Choosing the Right Tools
Last year, DUMC changed its environmental cleaning protocol. Instead of using quats (quaternary ammonium compounds), the medical center decided to use bleach to decrease the amount of potential contamination within the hospital. One of the primary reasons we switched from quats to bleach is because we wanted to help prevent the spread of C. difficile. We also wanted to help prevent norovirus outbreaks in our hospital. Bleach is effective against both C. difficile spores and norovirus, so we believe the switch was a reasonable and appropriate intervention, Anderson says.
DUMC uses bleach in all of its patient care areas to help decrease the amount of potential contamination within the hospital. We not only use bleach in patient rooms, but we also use it in radiology and operating rooms as well, Anderson says. Bleach is the way we clean at Duke. Some other hospitals in the DICON network, including Durham Regional Hospital, use bleach as well.

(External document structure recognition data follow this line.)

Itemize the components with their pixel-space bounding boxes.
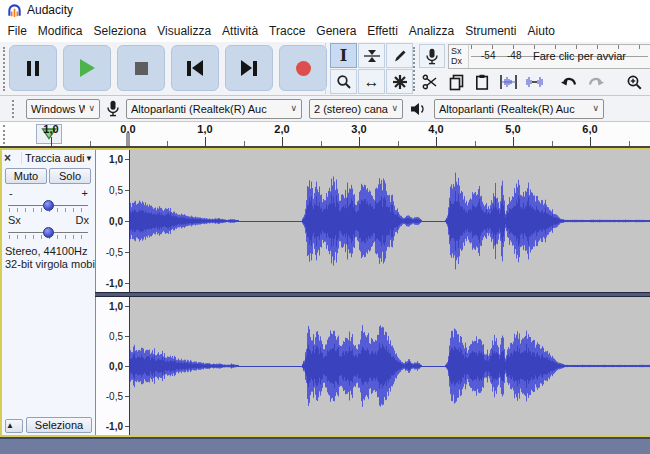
vruler-label: -1,0 [106, 278, 123, 289]
chevron-down-icon: ∨ [85, 104, 95, 113]
stop-button[interactable] [117, 45, 165, 91]
timeline-label: 5,0 [505, 123, 520, 135]
stop-icon [135, 62, 148, 75]
vertical-ruler-ch1[interactable]: 1,00,50,0-0,5-1,0 [95, 150, 129, 292]
silence-icon [525, 74, 544, 90]
gain-slider-thumb[interactable] [43, 200, 54, 211]
pause-button[interactable] [9, 45, 57, 91]
multi-tool-button[interactable] [386, 69, 413, 94]
copy-button[interactable] [443, 70, 469, 94]
menu-item-modifica[interactable]: Modifica [32, 21, 88, 41]
menu-item-effetti[interactable]: Effetti [362, 21, 403, 41]
timeline-label: 1,0 [43, 123, 58, 135]
pan-right-label: Dx [76, 214, 89, 226]
track-control-panel: × Traccia audi ▼ Muto Solo - + Sx Dx Ste… [2, 150, 95, 435]
timeline-label: 3,0 [351, 123, 366, 135]
scissors-icon [422, 74, 438, 90]
gain-max-label: + [82, 187, 88, 199]
meter-status-text: Fare clic per avviar [533, 50, 626, 62]
menu-item-strumenti[interactable]: Strumenti [460, 21, 522, 41]
timeline-label: 4,0 [428, 123, 443, 135]
record-button[interactable] [279, 45, 327, 91]
audio-host-select[interactable]: Windows W ∨ [26, 99, 100, 119]
recording-device-select[interactable]: Altoparlanti (Realtek(R) Auc ∨ [126, 99, 302, 119]
vertical-ruler-ch2[interactable]: 1,00,50,0-0,5-1,0 [95, 297, 129, 435]
waveform-ch1[interactable] [129, 150, 650, 292]
edit-toolbar [417, 69, 647, 95]
track-info-format: Stereo, 44100Hz [5, 245, 95, 257]
menu-item-attività[interactable]: Attività [217, 21, 264, 41]
device-toolbar-grip[interactable] [12, 100, 17, 118]
menu-item-visualizza[interactable]: Visualizza [152, 21, 217, 41]
vruler-label: 0,0 [109, 216, 123, 227]
vruler-label: -0,5 [106, 247, 123, 258]
title-bar: Audacity [0, 0, 650, 20]
pan-slider-thumb[interactable] [43, 227, 54, 238]
play-icon [80, 59, 95, 77]
microphone-icon [107, 100, 119, 117]
pan-slider[interactable] [8, 227, 88, 241]
paste-icon [474, 74, 490, 91]
playback-device-select[interactable]: Altoparlanti (Realtek(R) Auc ∨ [434, 99, 604, 119]
vruler-label: 1,0 [109, 154, 123, 165]
meter-scale-label: -48 [507, 50, 521, 61]
magnifier-icon [336, 74, 352, 90]
microphone-icon [426, 48, 438, 65]
envelope-tool-button[interactable] [358, 43, 385, 68]
skip-start-icon [187, 60, 203, 76]
record-icon [296, 61, 311, 76]
chevron-down-icon: ∨ [287, 104, 297, 113]
silence-audio-button[interactable] [521, 70, 547, 94]
meter-scale-label: -54 [481, 50, 495, 61]
pan-left-label: Sx [8, 214, 21, 226]
zoom-tool-button[interactable] [330, 69, 357, 94]
trim-icon [499, 74, 518, 90]
transport-toolbar-grip[interactable] [3, 47, 8, 91]
mute-button[interactable]: Muto [5, 168, 47, 184]
track-name-dropdown[interactable]: Traccia audi ▼ [21, 152, 93, 164]
audacity-logo-icon [7, 3, 22, 18]
empty-track-space [0, 437, 650, 454]
close-track-button[interactable]: × [4, 151, 18, 165]
menu-item-aiuto[interactable]: Aiuto [522, 21, 560, 41]
waveform-ch2[interactable] [129, 297, 650, 435]
trim-audio-button[interactable] [495, 70, 521, 94]
play-button[interactable] [63, 45, 111, 91]
draw-tool-button[interactable] [386, 43, 413, 68]
timeline-label: 2,0 [274, 123, 289, 135]
track-name: Traccia audi [25, 152, 85, 164]
menu-item-seleziona[interactable]: Seleziona [88, 21, 152, 41]
redo-icon [586, 75, 605, 89]
cut-button[interactable] [417, 70, 443, 94]
record-meter-mic-button[interactable] [419, 44, 445, 68]
collapse-track-button[interactable]: ▲ [5, 419, 23, 433]
timeshift-tool-button[interactable]: ↔ [358, 69, 385, 94]
vruler-label: 0,5 [109, 185, 123, 196]
recording-channels-select[interactable]: 2 (stereo) canali d ∨ [309, 99, 403, 119]
transport-toolbar [9, 45, 327, 91]
gain-slider[interactable] [8, 200, 88, 214]
zoom-in-button[interactable] [621, 70, 647, 94]
selection-tool-button[interactable]: I [330, 43, 357, 68]
skip-to-start-button[interactable] [171, 45, 219, 91]
redo-button[interactable] [582, 70, 608, 94]
timeline-label: 1,0 [197, 123, 212, 135]
menu-item-tracce[interactable]: Tracce [264, 21, 311, 41]
paste-button[interactable] [469, 70, 495, 94]
window-title: Audacity [27, 3, 73, 17]
solo-button[interactable]: Solo [49, 168, 91, 184]
menu-item-genera[interactable]: Genera [311, 21, 362, 41]
chevron-down-icon: ∨ [589, 104, 599, 113]
track-area: × Traccia audi ▼ Muto Solo - + Sx Dx Ste… [0, 148, 650, 437]
timeline-grip[interactable] [3, 125, 8, 144]
menu-item-analizza[interactable]: Analizza [403, 21, 459, 41]
timeline-ruler[interactable]: 1,00,01,02,03,04,05,06,0 [0, 122, 650, 148]
recording-meter[interactable]: Sx Dx -54 -48 Fare clic per avviar [448, 44, 650, 69]
zoom-in-icon [626, 74, 643, 91]
menu-item-file[interactable]: File [2, 21, 32, 41]
meter-channel-labels: Sx Dx [449, 45, 469, 68]
select-track-button[interactable]: Seleziona [26, 417, 92, 433]
undo-button[interactable] [556, 70, 582, 94]
skip-to-end-button[interactable] [225, 45, 273, 91]
timeline-label: 6,0 [582, 123, 597, 135]
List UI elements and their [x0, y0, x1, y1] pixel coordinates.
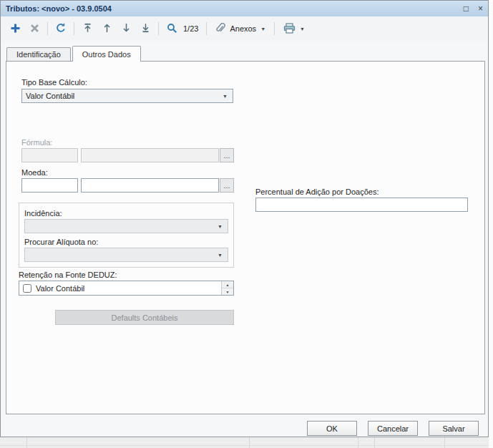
background-grid-line: [249, 437, 250, 448]
tab-outros-dados[interactable]: Outros Dados: [72, 46, 141, 62]
save-button[interactable]: Salvar: [429, 421, 479, 436]
moeda-label: Moeda:: [21, 168, 48, 177]
print-dropdown-button[interactable]: ▼: [279, 20, 309, 37]
tipo-base-calculo-value: Valor Contábil: [26, 92, 74, 100]
move-down-button[interactable]: [117, 20, 135, 37]
procurar-aliquota-label: Procurar Alíquota no:: [24, 238, 98, 246]
formula-description-field: [81, 148, 219, 162]
background-grid-line: [358, 437, 358, 448]
printer-icon: [283, 23, 296, 35]
retencao-spinner: ▲ ▼: [221, 281, 233, 295]
background-grid-line: [374, 437, 375, 448]
ok-button[interactable]: OK: [307, 421, 357, 436]
record-counter: 1/23: [183, 24, 198, 33]
retencao-list: Valor Contábil ▲ ▼: [19, 281, 234, 296]
spin-down-icon[interactable]: ▼: [222, 288, 233, 295]
add-record-button[interactable]: [6, 20, 24, 37]
window-controls: □ ×: [464, 4, 483, 13]
delete-record-button[interactable]: [26, 20, 43, 37]
moeda-code-field[interactable]: [21, 178, 78, 193]
retencao-checkbox[interactable]: [23, 284, 31, 293]
formula-label: Fórmula:: [21, 138, 52, 147]
cancel-button[interactable]: Cancelar: [368, 421, 418, 436]
retencao-label: Retenção na Fonte DEDUZ:: [19, 271, 117, 279]
window-title: Tributos: <novo> - 03.9.0504: [6, 4, 112, 13]
titlebar[interactable]: Tributos: <novo> - 03.9.0504 □ ×: [1, 1, 488, 16]
tab-identificacao[interactable]: Identificação: [6, 47, 71, 61]
toolbar-separator: [158, 22, 159, 35]
toolbar: 1/23 Anexos ▼: [1, 16, 488, 41]
toolbar-separator: [74, 22, 74, 35]
arrow-up-to-bar-icon: [83, 23, 92, 34]
background-column: [489, 0, 493, 448]
chevron-down-icon: ▼: [214, 224, 226, 229]
tab-strip: Identificação Outros Dados: [6, 46, 142, 61]
procurar-aliquota-combobox: ▼: [24, 248, 228, 262]
close-icon[interactable]: ×: [478, 4, 483, 13]
chevron-down-icon: ▼: [260, 26, 265, 31]
arrow-up-icon: [102, 23, 112, 34]
chevron-down-icon: ▼: [300, 26, 305, 31]
background-grid-line: [26, 437, 27, 448]
background-grid: [0, 437, 489, 448]
tipo-base-calculo-combobox[interactable]: Valor Contábil ▼: [21, 89, 233, 103]
last-record-button[interactable]: [137, 20, 154, 37]
percentual-adicao-label: Percentual de Adição por Doações:: [255, 188, 379, 196]
background-grid-line: [0, 445, 489, 446]
outros-dados-panel: Tipo Base Cálculo: Valor Contábil ▼ Fórm…: [6, 61, 485, 414]
anexos-dropdown-button[interactable]: Anexos ▼: [211, 20, 270, 37]
toolbar-separator: [47, 22, 48, 35]
magnifier-icon: [167, 23, 177, 35]
chevron-down-icon: ▼: [214, 253, 226, 258]
arrow-down-to-bar-icon: [141, 23, 150, 34]
percentual-adicao-input[interactable]: [255, 198, 468, 212]
maximize-icon[interactable]: □: [464, 4, 469, 13]
anexos-label: Anexos: [230, 24, 256, 33]
defaults-contabeis-button: Defaults Contábeis: [55, 310, 234, 325]
spin-up-icon[interactable]: ▲: [222, 281, 233, 288]
plus-icon: [10, 23, 21, 35]
move-up-button[interactable]: [98, 20, 115, 37]
formula-code-field: [21, 148, 78, 162]
screen: Tributos: <novo> - 03.9.0504 □ ×: [0, 0, 493, 448]
incidencia-label: Incidência:: [24, 209, 62, 218]
moeda-description-field[interactable]: [81, 178, 219, 193]
tipo-base-calculo-label: Tipo Base Cálculo:: [21, 78, 87, 87]
search-button[interactable]: [163, 20, 180, 37]
refresh-icon: [55, 22, 67, 35]
first-record-button[interactable]: [79, 20, 96, 37]
incidencia-combobox: ▼: [24, 219, 228, 233]
moeda-browse-button[interactable]: ...: [220, 178, 234, 193]
delete-x-icon: [30, 24, 39, 34]
retencao-item-label: Valor Contábil: [36, 284, 84, 293]
toolbar-separator: [274, 22, 275, 35]
paperclip-icon: [215, 23, 225, 35]
arrow-down-icon: [122, 23, 131, 34]
chevron-down-icon: ▼: [219, 94, 231, 99]
background-grid-line: [444, 437, 445, 448]
formula-browse-button[interactable]: ...: [220, 148, 234, 162]
toolbar-separator: [206, 22, 207, 35]
tributos-dialog: Tributos: <novo> - 03.9.0504 □ ×: [0, 0, 489, 437]
refresh-button[interactable]: [52, 20, 69, 37]
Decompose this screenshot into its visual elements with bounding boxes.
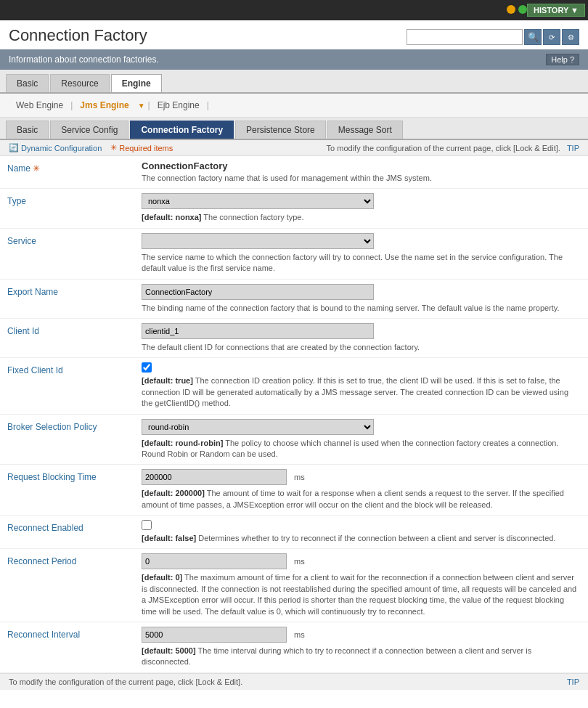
service-desc: The service name to which the connection… xyxy=(142,252,581,274)
config-bar: 🔄 Dynamic Configuration ✳ Required items… xyxy=(0,140,588,156)
help-button[interactable]: Help ? xyxy=(546,54,579,65)
value-client-id: The default client ID for connections th… xyxy=(134,318,588,357)
settings-button[interactable]: ⚙ xyxy=(562,29,579,45)
reconnect-interval-input-row: ms xyxy=(142,627,581,643)
request-blocking-unit: ms xyxy=(294,473,305,481)
label-service: Service xyxy=(0,228,134,279)
subnav-web-engine[interactable]: Web Engine xyxy=(9,98,70,113)
reconnect-enabled-checkbox[interactable] xyxy=(142,520,152,530)
tab-engine[interactable]: Engine xyxy=(111,74,162,92)
label-request-blocking: Request Blocking Time xyxy=(0,465,134,516)
label-type: Type xyxy=(0,189,134,228)
broker-selection-select[interactable]: round-robin random xyxy=(142,419,374,435)
info-message: Information about connection factories. xyxy=(9,54,159,65)
type-input-row: nonxa xa xyxy=(142,193,581,209)
label-reconnect-period: Reconnect Period xyxy=(0,549,134,622)
value-request-blocking: ms [default: 200000] The amount of time … xyxy=(134,465,588,516)
refresh-button[interactable]: ⟳ xyxy=(543,29,560,45)
dyn-config-icon: 🔄 xyxy=(9,143,19,152)
label-reconnect-enabled: Reconnect Enabled xyxy=(0,516,134,549)
value-fixed-client-id: [default: true] The connection ID creati… xyxy=(134,358,588,414)
config-bar-right: To modify the configuration of the curre… xyxy=(327,144,579,152)
reconnect-interval-unit: ms xyxy=(294,630,305,639)
export-name-input[interactable] xyxy=(142,284,374,300)
row-client-id: Client Id The default client ID for conn… xyxy=(0,318,588,357)
value-service: The service name to which the connection… xyxy=(134,228,588,279)
label-broker-selection: Broker Selection Policy xyxy=(0,414,134,465)
reconnect-period-input[interactable] xyxy=(142,553,287,569)
sec-tab-connection-factory[interactable]: Connection Factory xyxy=(130,121,234,139)
page-title-area: Connection Factory 🔍 ⟳ ⚙ xyxy=(0,20,588,49)
reconnect-period-input-row: ms xyxy=(142,553,581,569)
history-button[interactable]: HISTORY ▼ xyxy=(527,4,585,17)
sub-nav: Web Engine | Jms Engine ▼ | Ejb Engine | xyxy=(0,94,588,118)
label-export-name: Export Name xyxy=(0,279,134,318)
req-items-icon: ✳ xyxy=(110,143,117,152)
main-tabs: Basic Resource Engine xyxy=(0,70,588,94)
service-input-row xyxy=(142,233,581,249)
export-name-desc: The binding name of the connection facto… xyxy=(142,303,581,314)
client-id-desc: The default client ID for connections th… xyxy=(142,342,581,353)
subnav-jms-engine[interactable]: Jms Engine xyxy=(73,98,136,113)
sec-tab-service-config[interactable]: Service Config xyxy=(50,121,128,139)
request-blocking-desc: [default: 200000] The amount of time to … xyxy=(142,488,581,510)
type-desc: [default: nonxa] The connection factory … xyxy=(142,212,581,223)
form-table: Name ✳ ConnectionFactory The connection … xyxy=(0,156,588,673)
label-client-id: Client Id xyxy=(0,318,134,357)
row-export-name: Export Name The binding name of the conn… xyxy=(0,279,588,318)
top-bar: HISTORY ▼ xyxy=(0,0,588,20)
subnav-sep3: | xyxy=(207,100,209,110)
export-name-input-row xyxy=(142,284,581,300)
sec-tab-message-sort[interactable]: Message Sort xyxy=(327,121,403,139)
value-broker-selection: round-robin random [default: round-robin… xyxy=(134,414,588,465)
config-bar-left: 🔄 Dynamic Configuration ✳ Required items xyxy=(9,143,173,152)
subnav-ejb-engine[interactable]: Ejb Engine xyxy=(150,98,207,113)
value-reconnect-interval: ms [default: 5000] The time interval dur… xyxy=(134,622,588,673)
row-type: Type nonxa xa [default: nonxa] The conne… xyxy=(0,189,588,228)
row-name: Name ✳ ConnectionFactory The connection … xyxy=(0,156,588,189)
type-select[interactable]: nonxa xa xyxy=(142,193,374,209)
tip-link-top[interactable]: TIP xyxy=(567,144,579,152)
page-title: Connection Factory xyxy=(9,26,147,45)
reconnect-period-desc: [default: 0] The maximum amount of time … xyxy=(142,572,581,617)
value-type: nonxa xa [default: nonxa] The connection… xyxy=(134,189,588,228)
request-blocking-input-row: ms xyxy=(142,469,581,485)
jms-engine-indicator: ▼ xyxy=(138,102,145,110)
broker-selection-input-row: round-robin random xyxy=(142,419,581,435)
tab-resource[interactable]: Resource xyxy=(50,74,109,92)
dynamic-config: 🔄 Dynamic Configuration xyxy=(9,143,102,152)
value-name: ConnectionFactory The connection factory… xyxy=(134,156,588,189)
info-bar: Information about connection factories. … xyxy=(0,49,588,70)
value-reconnect-period: ms [default: 0] The maximum amount of ti… xyxy=(134,549,588,622)
search-area: 🔍 ⟳ ⚙ xyxy=(407,29,579,45)
name-desc: The connection factory name that is used… xyxy=(142,173,581,184)
reconnect-interval-input[interactable] xyxy=(142,627,287,643)
row-request-blocking: Request Blocking Time ms [default: 20000… xyxy=(0,465,588,516)
orange-indicator xyxy=(507,5,515,14)
sec-tab-basic[interactable]: Basic xyxy=(6,121,49,139)
search-button[interactable]: 🔍 xyxy=(524,29,542,45)
search-input[interactable] xyxy=(407,29,523,45)
fixed-client-id-checkbox[interactable] xyxy=(142,362,152,373)
bottom-note: To modify the configuration of the curre… xyxy=(9,678,242,686)
service-select[interactable] xyxy=(142,233,374,249)
reconnect-enabled-input-row xyxy=(142,520,581,530)
label-name: Name ✳ xyxy=(0,156,134,189)
row-fixed-client-id: Fixed Client Id [default: true] The conn… xyxy=(0,358,588,414)
sec-tab-persistence-store[interactable]: Persistence Store xyxy=(235,121,326,139)
request-blocking-input[interactable] xyxy=(142,469,287,485)
fixed-client-id-input-row xyxy=(142,362,581,373)
reconnect-interval-desc: [default: 5000] The time interval during… xyxy=(142,646,581,668)
value-export-name: The binding name of the connection facto… xyxy=(134,279,588,318)
client-id-input[interactable] xyxy=(142,323,374,339)
tip-link-bottom[interactable]: TIP xyxy=(567,678,579,686)
required-items: ✳ Required items xyxy=(110,143,173,152)
reconnect-period-unit: ms xyxy=(294,557,305,566)
tab-basic[interactable]: Basic xyxy=(6,74,49,92)
label-fixed-client-id: Fixed Client Id xyxy=(0,358,134,414)
row-broker-selection: Broker Selection Policy round-robin rand… xyxy=(0,414,588,465)
broker-selection-desc: [default: round-robin] The policy to cho… xyxy=(142,438,581,460)
value-reconnect-enabled: [default: false] Determines whether to t… xyxy=(134,516,588,549)
client-id-input-row xyxy=(142,323,581,339)
name-required-star: ✳ xyxy=(33,163,40,174)
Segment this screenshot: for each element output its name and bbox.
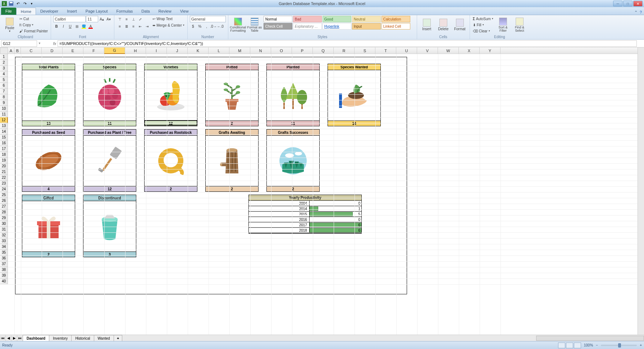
align-right-button[interactable]: ≡ xyxy=(130,23,137,30)
conditional-formatting-button[interactable]: Conditional Formatting xyxy=(230,16,246,34)
row-header[interactable]: 39 xyxy=(0,273,8,278)
row-header[interactable]: 17 xyxy=(0,146,8,152)
maximize-button[interactable]: □ xyxy=(623,1,632,6)
row-header[interactable]: 34 xyxy=(0,244,8,250)
save-icon[interactable] xyxy=(8,1,14,6)
col-header[interactable]: N xyxy=(250,47,271,54)
sheet-tab[interactable]: Historical xyxy=(71,335,94,341)
col-header[interactable]: J xyxy=(167,47,188,54)
percent-button[interactable]: % xyxy=(197,23,203,30)
sheet-nav-last[interactable]: ⏭ xyxy=(17,335,23,341)
paste-button[interactable]: Paste▼ xyxy=(2,16,17,34)
sheet-nav-next[interactable]: ▶ xyxy=(12,335,17,341)
style-cell[interactable]: Input xyxy=(352,23,381,30)
row-header[interactable]: 37 xyxy=(0,261,8,267)
row-header[interactable]: 1 xyxy=(0,54,8,60)
insert-cells-button[interactable]: Insert xyxy=(419,16,434,34)
row-header[interactable]: 38 xyxy=(0,267,8,273)
row-header[interactable]: 31 xyxy=(0,227,8,232)
zoom-in-button[interactable]: + xyxy=(640,343,642,347)
style-cell[interactable]: Bad xyxy=(293,16,322,22)
sort-filter-button[interactable]: Sort & Filter xyxy=(495,16,511,34)
col-header[interactable]: B xyxy=(14,47,21,54)
sheet-tab[interactable]: Dashboard xyxy=(23,335,49,341)
align-center-button[interactable]: ≣ xyxy=(123,23,130,30)
row-header[interactable]: 5 xyxy=(0,77,8,83)
align-middle-button[interactable]: ≡ xyxy=(123,16,130,22)
col-header[interactable]: E xyxy=(63,47,83,54)
row-header[interactable]: 11 xyxy=(0,112,8,117)
col-header[interactable]: W xyxy=(438,47,459,54)
file-tab[interactable]: File xyxy=(1,8,16,15)
spreadsheet-grid[interactable]: ABCDEFGHIJKLMNOPQRSTUVWXY 12345678910111… xyxy=(0,47,638,335)
clear-button[interactable]: ⌫Clear▾ xyxy=(472,28,494,34)
cut-button[interactable]: ✂Cut xyxy=(19,16,49,22)
style-cell[interactable]: Explanatory ... xyxy=(293,23,322,30)
increase-indent-button[interactable]: ⇥ xyxy=(144,23,150,30)
row-header[interactable]: 23 xyxy=(0,181,8,186)
row-header[interactable]: 36 xyxy=(0,255,8,261)
col-header[interactable]: Q xyxy=(313,47,334,54)
style-cell[interactable]: Linked Cell xyxy=(382,23,410,30)
row-header[interactable]: 19 xyxy=(0,158,8,163)
vertical-scrollbar[interactable] xyxy=(638,47,644,335)
col-header[interactable]: T xyxy=(375,47,396,54)
tab-review[interactable]: Review xyxy=(154,8,176,15)
qat-dropdown-icon[interactable]: ▼ xyxy=(29,1,35,6)
align-bottom-button[interactable]: ⊥ xyxy=(130,16,137,22)
col-header[interactable]: O xyxy=(271,47,292,54)
row-header[interactable]: 10 xyxy=(0,106,8,112)
tab-data[interactable]: Data xyxy=(137,8,154,15)
undo-icon[interactable]: ↶ xyxy=(15,1,21,6)
delete-cells-button[interactable]: Delete xyxy=(436,16,451,34)
underline-button[interactable]: U xyxy=(67,23,73,30)
border-button[interactable]: ⊞ xyxy=(74,23,80,30)
row-header[interactable]: 28 xyxy=(0,209,8,215)
accounting-button[interactable]: $ xyxy=(190,23,196,30)
merge-center-button[interactable]: ⬌Merge & Center▾ xyxy=(152,22,185,28)
close-button[interactable]: ✕ xyxy=(633,1,643,6)
number-format-combo[interactable]: General xyxy=(190,16,226,22)
row-header[interactable]: 8 xyxy=(0,94,8,100)
row-header[interactable]: 6 xyxy=(0,83,8,89)
row-header[interactable]: 26 xyxy=(0,198,8,204)
style-cell[interactable]: Check Cell xyxy=(264,23,292,30)
row-header[interactable]: 33 xyxy=(0,238,8,244)
row-header[interactable]: 22 xyxy=(0,175,8,181)
tab-view[interactable]: View xyxy=(176,8,193,15)
style-cell[interactable]: Good xyxy=(323,16,351,22)
col-header[interactable]: V xyxy=(417,47,438,54)
col-header[interactable]: R xyxy=(334,47,355,54)
font-name-combo[interactable]: Calibri xyxy=(53,16,86,22)
row-header[interactable]: 15 xyxy=(0,135,8,140)
col-header[interactable]: M xyxy=(229,47,250,54)
col-header[interactable]: L xyxy=(209,47,229,54)
cell-styles-gallery[interactable]: NormalBadGoodNeutralCalculationCheck Cel… xyxy=(264,16,415,30)
tab-developer[interactable]: Developer xyxy=(36,8,63,15)
col-header[interactable]: I xyxy=(146,47,167,54)
redo-icon[interactable]: ↷ xyxy=(22,1,28,6)
row-header[interactable]: 3 xyxy=(0,65,8,71)
col-header[interactable]: H xyxy=(125,47,146,54)
help-icon[interactable]: ? xyxy=(640,10,642,15)
row-header[interactable]: 27 xyxy=(0,204,8,209)
tab-page-layout[interactable]: Page Layout xyxy=(81,8,112,15)
row-header[interactable]: 4 xyxy=(0,71,8,77)
decrease-indent-button[interactable]: ⇤ xyxy=(137,23,143,30)
col-header[interactable]: C xyxy=(21,47,42,54)
style-cell[interactable]: Normal xyxy=(264,16,292,22)
minimize-ribbon-icon[interactable]: ⌃ xyxy=(634,10,638,15)
style-cell[interactable]: Calculation xyxy=(382,16,410,22)
row-header[interactable]: 2 xyxy=(0,60,8,65)
minimize-button[interactable]: ─ xyxy=(613,1,622,6)
bold-button[interactable]: B xyxy=(53,23,60,30)
col-header[interactable]: X xyxy=(459,47,480,54)
tab-insert[interactable]: Insert xyxy=(63,8,81,15)
row-header[interactable]: 35 xyxy=(0,250,8,255)
style-cell[interactable]: Neutral xyxy=(352,16,381,22)
row-header[interactable]: 21 xyxy=(0,169,8,175)
font-size-combo[interactable]: 11 xyxy=(86,16,98,22)
col-header[interactable]: F xyxy=(83,47,104,54)
row-header[interactable]: 7 xyxy=(0,89,8,94)
fx-icon[interactable]: fx xyxy=(52,41,58,46)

In some high-risk areas of the hospital, such as common areas, patient play rooms and pediatric wards, DUMC also uses UV light technology to kill C. difficile spores. The technology emits a specific dose of UV light to decontaminate the room. According to Anderson, using this device can be challenging because the UV light takes approximately 15 to 50 minutes to kill C. difficile spores, which adds to room turnover time.
Overall, hospitals in our network are trying to gain a better understanding of how much C. difficile is coming from the community versus how much is actually being created in the hospital, Anderson says. It's a difficult issue to grasp, but knowing this information will help us continue to improve our systems and practices and better measure our efforts to control the spread of C. difficile.